Wait for it... It's ugly...

def strip_unrendered_images(
    pdf: PdfReader | io.BytesIO | bytes,
    pages: Sequence[int] = (),
    outline_items: Sequence[Any] = (),
    debug=False,
    filename: str | None = None,
) -> io.BytesIO:
    """
    Optimize a PDF to prevent storage bloat from indirect image references.

    Args:
        pdf (PdfReader | io.BytesIO | bytes): The original source pdf.
        pages (Sequence[int], optional): The pages to extract. Defaults to ()
            to return all pages in the original.
        outline_items (Sequence[Any], optional): The outline items from the
            original PDF. These items are added back to the output PDF at the
            end of the optimization process.

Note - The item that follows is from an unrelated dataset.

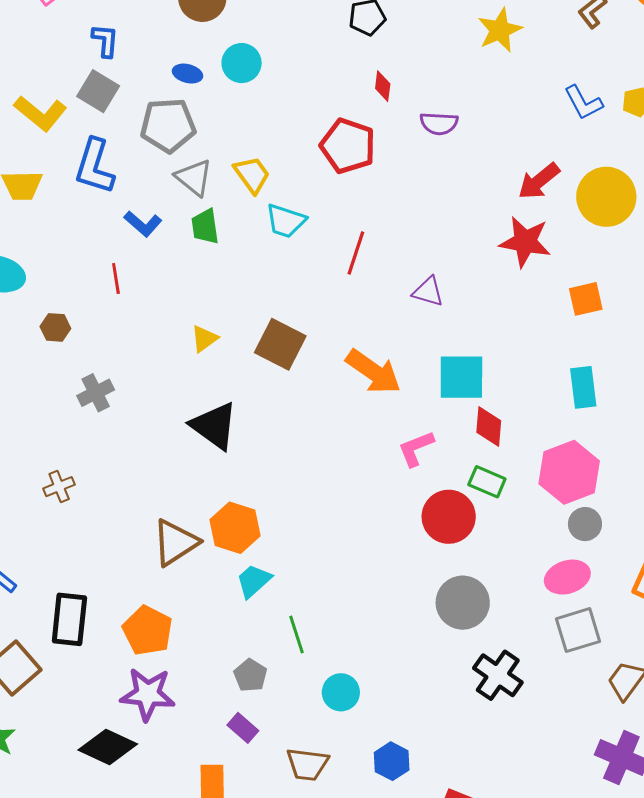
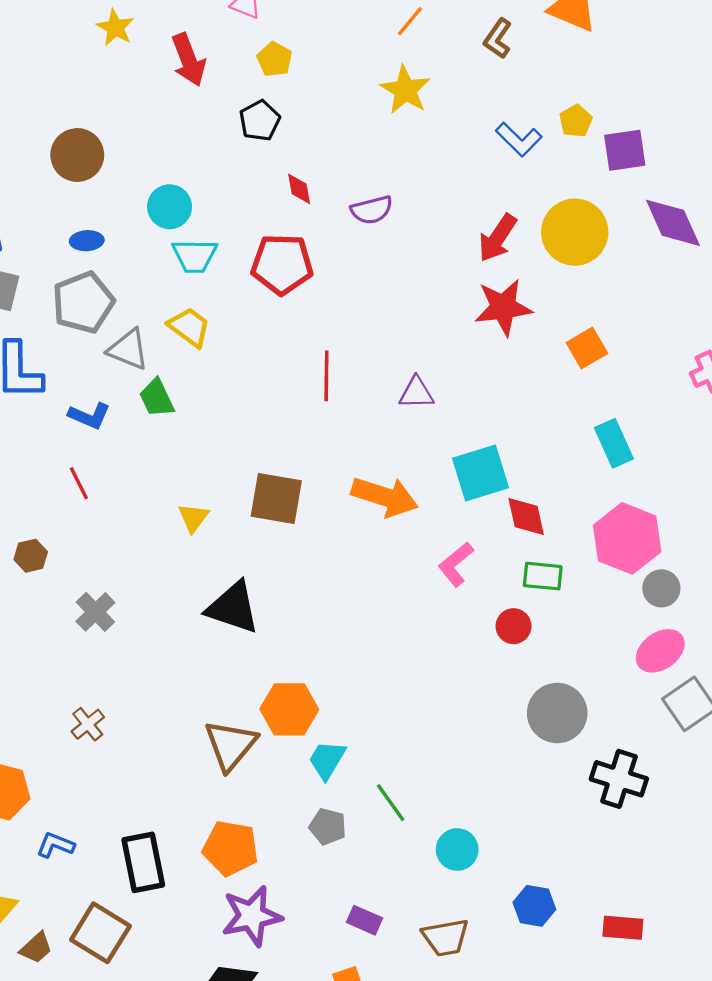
cyan circle: (242, 63) -> (170, 207), moved
cyan trapezoid: (286, 221) -> (195, 256), moved
red circle: (449, 517) -> (514, 626), size x0.6
gray pentagon: (250, 675) -> (328, 827), moved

        debug (bool, optional): Enable debug logging. Defaults to False.
        filename (str | None, optional): An optional filename to write the
            optimized PDF to disk for inspection. Defaults to None.

    Returns:
        io.BytesIO: The optimized PDF as a byte stream.
    """
    dbgprint = partial(utils.logprint, level=log_levels.DEBUG)

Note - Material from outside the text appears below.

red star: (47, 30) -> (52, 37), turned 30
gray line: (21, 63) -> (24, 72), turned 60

    pdf_reader = as_pdf_reader(pdf)
    ref_regx = re.compile(
        r"q[\n ]+(?:-?[0-9.]{1,}[\n ]+){6}cm[\n ]+(/\w+)[\n ]+Do[\n ]+Q",
        re.MULTILINE,
    )
    mergr = PdfMerger()
    referenced_img_names: set[str] = set()
    if pages:
        for c_ints in utils.contiguous_ints(pages):
            mergr.append(pdf_reader, pages=(c_ints[0], c_ints[1] + 1))
    else:
        mergr.append(pdf_reader)
    readr: PdfReader = mergr.inputs[0][1]
    # fmt: off
    # pylint: disable=multiple-statements
    for i in sorted(pages) if pages else range(len(readr.pages)):
        pdf_pg: PageObject = readr.pages[i]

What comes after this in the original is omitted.